I have to decide between the hot young blond with no apparent gag reflex, and the brunette with a great ass and a trust fund.
i swear to god, this restaurant is playing a john tesh cover of a song from aladdin
He said "I know I'm not gay. I fucked a guy once and didn't like it"
his genitalia just looks like a thumbs up. a really really small thumbs up.

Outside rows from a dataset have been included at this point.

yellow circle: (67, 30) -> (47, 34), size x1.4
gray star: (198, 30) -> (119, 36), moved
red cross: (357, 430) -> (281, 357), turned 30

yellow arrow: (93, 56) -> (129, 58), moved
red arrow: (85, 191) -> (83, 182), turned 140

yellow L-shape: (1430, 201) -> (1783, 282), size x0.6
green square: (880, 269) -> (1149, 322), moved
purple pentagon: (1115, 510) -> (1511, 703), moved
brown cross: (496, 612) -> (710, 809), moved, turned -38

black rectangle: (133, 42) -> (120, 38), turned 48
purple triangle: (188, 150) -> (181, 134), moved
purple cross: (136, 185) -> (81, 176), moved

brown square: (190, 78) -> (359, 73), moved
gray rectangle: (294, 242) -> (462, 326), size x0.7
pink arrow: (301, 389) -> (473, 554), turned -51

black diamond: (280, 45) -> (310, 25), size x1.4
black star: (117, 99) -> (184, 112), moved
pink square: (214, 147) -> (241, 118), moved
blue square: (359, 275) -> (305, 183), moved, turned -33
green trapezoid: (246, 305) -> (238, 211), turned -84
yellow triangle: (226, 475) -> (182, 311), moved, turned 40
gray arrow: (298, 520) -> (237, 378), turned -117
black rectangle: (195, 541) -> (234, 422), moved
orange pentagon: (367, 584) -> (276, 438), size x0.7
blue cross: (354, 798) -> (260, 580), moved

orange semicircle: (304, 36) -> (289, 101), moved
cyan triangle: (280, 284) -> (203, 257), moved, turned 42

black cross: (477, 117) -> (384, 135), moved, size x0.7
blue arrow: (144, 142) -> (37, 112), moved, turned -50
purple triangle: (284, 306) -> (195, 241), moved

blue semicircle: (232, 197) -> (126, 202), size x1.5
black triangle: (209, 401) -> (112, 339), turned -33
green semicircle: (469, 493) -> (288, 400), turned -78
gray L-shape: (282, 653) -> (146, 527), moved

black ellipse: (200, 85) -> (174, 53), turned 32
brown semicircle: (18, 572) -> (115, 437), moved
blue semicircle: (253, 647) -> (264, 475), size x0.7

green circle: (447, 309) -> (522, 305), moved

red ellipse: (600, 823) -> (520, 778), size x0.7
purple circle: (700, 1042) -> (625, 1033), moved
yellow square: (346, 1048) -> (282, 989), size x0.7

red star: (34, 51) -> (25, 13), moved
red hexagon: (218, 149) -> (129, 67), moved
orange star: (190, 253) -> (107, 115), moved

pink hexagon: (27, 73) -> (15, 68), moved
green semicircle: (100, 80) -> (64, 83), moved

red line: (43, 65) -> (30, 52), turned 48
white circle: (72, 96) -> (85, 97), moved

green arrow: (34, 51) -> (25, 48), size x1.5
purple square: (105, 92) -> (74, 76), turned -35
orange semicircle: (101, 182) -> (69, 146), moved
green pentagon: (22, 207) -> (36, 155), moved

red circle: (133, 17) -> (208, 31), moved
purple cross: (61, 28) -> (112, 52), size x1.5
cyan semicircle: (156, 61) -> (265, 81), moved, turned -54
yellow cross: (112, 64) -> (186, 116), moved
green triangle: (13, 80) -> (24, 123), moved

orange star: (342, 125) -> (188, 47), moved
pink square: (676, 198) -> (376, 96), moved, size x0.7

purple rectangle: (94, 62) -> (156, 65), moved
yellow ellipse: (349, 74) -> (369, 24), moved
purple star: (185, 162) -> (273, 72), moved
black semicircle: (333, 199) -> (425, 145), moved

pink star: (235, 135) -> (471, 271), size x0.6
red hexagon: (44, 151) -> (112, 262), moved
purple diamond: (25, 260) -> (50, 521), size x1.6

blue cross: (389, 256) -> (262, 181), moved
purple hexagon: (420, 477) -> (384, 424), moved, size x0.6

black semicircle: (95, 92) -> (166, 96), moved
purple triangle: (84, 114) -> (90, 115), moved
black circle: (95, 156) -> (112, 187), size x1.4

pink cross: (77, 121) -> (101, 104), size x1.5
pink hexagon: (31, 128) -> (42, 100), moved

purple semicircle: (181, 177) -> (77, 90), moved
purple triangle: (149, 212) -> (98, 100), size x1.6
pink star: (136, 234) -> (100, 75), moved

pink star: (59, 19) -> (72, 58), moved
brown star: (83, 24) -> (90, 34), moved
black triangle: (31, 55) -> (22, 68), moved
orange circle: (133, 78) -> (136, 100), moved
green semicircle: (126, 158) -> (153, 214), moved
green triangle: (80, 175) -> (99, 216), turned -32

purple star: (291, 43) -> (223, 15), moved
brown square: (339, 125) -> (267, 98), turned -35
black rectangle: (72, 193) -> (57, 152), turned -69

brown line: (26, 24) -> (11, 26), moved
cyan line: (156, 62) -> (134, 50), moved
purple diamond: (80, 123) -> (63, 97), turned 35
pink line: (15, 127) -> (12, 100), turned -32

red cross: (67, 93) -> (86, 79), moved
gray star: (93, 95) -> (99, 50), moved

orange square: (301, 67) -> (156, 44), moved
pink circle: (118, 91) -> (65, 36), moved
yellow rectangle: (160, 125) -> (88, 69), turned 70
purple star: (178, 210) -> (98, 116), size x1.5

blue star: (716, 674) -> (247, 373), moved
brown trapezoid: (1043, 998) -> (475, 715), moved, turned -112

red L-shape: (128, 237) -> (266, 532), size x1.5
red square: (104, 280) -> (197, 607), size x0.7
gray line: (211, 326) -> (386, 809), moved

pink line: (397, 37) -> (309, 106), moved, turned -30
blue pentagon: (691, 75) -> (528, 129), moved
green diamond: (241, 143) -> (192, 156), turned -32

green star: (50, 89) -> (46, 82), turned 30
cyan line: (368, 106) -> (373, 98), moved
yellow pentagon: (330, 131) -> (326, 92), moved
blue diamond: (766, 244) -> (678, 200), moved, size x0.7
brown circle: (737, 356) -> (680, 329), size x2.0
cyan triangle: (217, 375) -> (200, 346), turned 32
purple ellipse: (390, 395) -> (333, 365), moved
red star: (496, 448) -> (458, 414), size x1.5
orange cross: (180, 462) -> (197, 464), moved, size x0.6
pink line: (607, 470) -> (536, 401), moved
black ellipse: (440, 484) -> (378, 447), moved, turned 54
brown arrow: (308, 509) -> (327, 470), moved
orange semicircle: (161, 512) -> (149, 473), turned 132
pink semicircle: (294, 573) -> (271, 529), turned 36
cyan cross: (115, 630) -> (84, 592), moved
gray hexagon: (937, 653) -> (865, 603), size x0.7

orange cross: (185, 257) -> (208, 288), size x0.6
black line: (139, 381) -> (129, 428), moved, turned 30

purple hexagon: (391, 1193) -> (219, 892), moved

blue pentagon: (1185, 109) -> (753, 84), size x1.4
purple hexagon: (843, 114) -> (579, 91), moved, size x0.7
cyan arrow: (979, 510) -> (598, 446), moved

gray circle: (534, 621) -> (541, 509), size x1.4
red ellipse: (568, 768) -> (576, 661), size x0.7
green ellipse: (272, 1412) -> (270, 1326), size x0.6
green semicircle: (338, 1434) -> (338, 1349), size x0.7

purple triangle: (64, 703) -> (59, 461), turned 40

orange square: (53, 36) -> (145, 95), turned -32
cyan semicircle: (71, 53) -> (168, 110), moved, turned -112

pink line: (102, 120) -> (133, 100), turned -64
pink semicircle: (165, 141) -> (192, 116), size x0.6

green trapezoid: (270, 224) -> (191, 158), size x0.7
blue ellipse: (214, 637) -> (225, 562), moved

Stripper told me "sorry i'm not squezing my tits in your face much, I just had a kid and don't want to squirt you in the eye with milk. " in the middle of my lap dance
i'm sorry for cheering you on when you were making out with him. i was just celebrating the fact he was decent looking for once
Dude.. You paid a stripper $50 to listen to you cry last night.
Just got my first unemployment direct deposit!!!' celebrating at the beach
Me toooooo!! Margaritas
I never knew being a drain on a functioning society would feel so good
Pretending to be completely fried so the odd girl next to me doesnt suspect im simply staring at her.
I never saw such an emotional argument over yellow vs. spicy mustard.
Like seriously, I would not be going if there wasn't pizza
Drunk me also decided it would be funny to change all the passwords on my computer last night. Now I can't log into anything.
I told her I'd rather set my hair on fire than sleep with her again. In retrospect, that was probably too harsh. My eye is still swollen shut.
you would have been so proud of how classy i just looked at the pharmacy with my $10 off plan b coupon. so resourceful.
Would the comment "Down Goes Frasier" be too inappropriate at this time?